At December’s Katowice Climate Change Conference, Polish President Andrzej Duda proudly opened the proceedings by declaring that coal “does not contradict the protection of the climate and the progress of climate protection.”
This bizarre and ecologically immoral statement, and the conference’s general embrace of coal, comes from a country whose history deserves greater attention, especially since it echoes so much of the world’s present situation — and possibly our future.
Since joining the European Union in 2004, the Polish state has doggedly pursued the neoliberal policies of Friedrich Hayek and Milton Friedman. The “free” market and finance were liberated from state intervention on behalf of the commons and the environment. Limitless economic growth and hyperconsumerism became a mantra. State industries and services were privatized. The economy boomed, and according to Western trade analysts, Polish consumers “are used to doing their shopping seven days a week and at any time of day or night.”

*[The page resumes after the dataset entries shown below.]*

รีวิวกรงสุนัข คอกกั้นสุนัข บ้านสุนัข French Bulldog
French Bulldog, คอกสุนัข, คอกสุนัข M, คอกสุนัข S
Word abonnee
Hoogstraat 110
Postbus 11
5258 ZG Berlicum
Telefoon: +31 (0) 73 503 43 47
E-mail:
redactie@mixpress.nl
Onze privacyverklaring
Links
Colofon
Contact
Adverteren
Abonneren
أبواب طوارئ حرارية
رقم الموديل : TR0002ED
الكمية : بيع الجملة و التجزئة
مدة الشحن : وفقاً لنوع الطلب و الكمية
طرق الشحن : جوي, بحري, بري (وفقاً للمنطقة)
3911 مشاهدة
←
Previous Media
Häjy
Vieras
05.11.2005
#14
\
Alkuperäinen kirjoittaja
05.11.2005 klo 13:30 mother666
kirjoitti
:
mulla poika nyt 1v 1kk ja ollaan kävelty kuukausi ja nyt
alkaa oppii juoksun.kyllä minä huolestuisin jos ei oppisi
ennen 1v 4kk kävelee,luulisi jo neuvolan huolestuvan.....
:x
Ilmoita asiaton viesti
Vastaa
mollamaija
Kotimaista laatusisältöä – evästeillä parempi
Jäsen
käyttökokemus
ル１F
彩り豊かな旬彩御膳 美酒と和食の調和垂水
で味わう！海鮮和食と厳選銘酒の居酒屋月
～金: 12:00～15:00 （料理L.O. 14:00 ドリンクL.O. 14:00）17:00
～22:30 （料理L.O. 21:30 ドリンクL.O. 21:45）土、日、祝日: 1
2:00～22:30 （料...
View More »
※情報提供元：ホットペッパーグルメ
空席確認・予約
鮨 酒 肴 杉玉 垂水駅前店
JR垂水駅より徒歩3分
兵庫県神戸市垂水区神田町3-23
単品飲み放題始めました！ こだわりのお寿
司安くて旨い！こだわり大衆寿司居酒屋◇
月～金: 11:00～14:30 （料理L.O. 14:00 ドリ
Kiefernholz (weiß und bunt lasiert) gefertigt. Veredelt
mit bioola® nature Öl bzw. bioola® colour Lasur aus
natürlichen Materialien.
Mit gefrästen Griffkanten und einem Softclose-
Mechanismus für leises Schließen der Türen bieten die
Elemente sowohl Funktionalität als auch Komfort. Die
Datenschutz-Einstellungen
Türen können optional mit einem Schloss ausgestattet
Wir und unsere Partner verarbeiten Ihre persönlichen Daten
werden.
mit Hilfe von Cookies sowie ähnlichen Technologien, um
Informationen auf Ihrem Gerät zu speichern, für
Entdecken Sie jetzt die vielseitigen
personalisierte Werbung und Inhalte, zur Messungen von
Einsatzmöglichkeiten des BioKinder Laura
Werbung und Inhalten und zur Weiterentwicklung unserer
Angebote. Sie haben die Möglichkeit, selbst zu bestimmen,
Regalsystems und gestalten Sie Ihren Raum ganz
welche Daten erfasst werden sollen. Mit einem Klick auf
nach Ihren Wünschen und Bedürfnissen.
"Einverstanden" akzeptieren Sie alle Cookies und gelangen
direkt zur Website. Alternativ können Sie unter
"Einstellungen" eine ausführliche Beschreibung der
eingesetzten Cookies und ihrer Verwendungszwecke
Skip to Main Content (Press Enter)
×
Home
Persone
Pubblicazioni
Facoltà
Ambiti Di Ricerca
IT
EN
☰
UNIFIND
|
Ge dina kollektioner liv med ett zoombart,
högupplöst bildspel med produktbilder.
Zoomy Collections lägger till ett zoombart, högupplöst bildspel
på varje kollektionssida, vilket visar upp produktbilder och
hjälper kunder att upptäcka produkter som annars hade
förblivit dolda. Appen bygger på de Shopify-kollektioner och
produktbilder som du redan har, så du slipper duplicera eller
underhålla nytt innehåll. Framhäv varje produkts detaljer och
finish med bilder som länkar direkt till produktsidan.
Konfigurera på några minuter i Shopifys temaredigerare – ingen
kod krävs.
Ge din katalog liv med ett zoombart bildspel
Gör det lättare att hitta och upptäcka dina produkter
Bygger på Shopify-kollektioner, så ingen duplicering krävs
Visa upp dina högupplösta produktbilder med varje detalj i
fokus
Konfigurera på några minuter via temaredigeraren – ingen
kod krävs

However, this recent history can make it easy to forget that Poles lived under communism for 44 years until 1989. This was an era mostly marked by economic recessions, severe consumer shortages and an absolute condemnation of capitalism. For better or worse, citizens accepted their meager material conditions with stoic resignation, and a few embraced a minimalist lifestyle. Simply put, Polish culture was not driven by mass consumption and materialism. Those were unattainable.
But at the same time, Polish Marxists in the immediate aftermath of a destructive World War were convinced that communism would quickly usher in a proletarian utopia of progress and plenty. Steel mills, aluminum smelting facilities, shipyards and cement plants were constructed in an initial spasm of modernizing dynamism.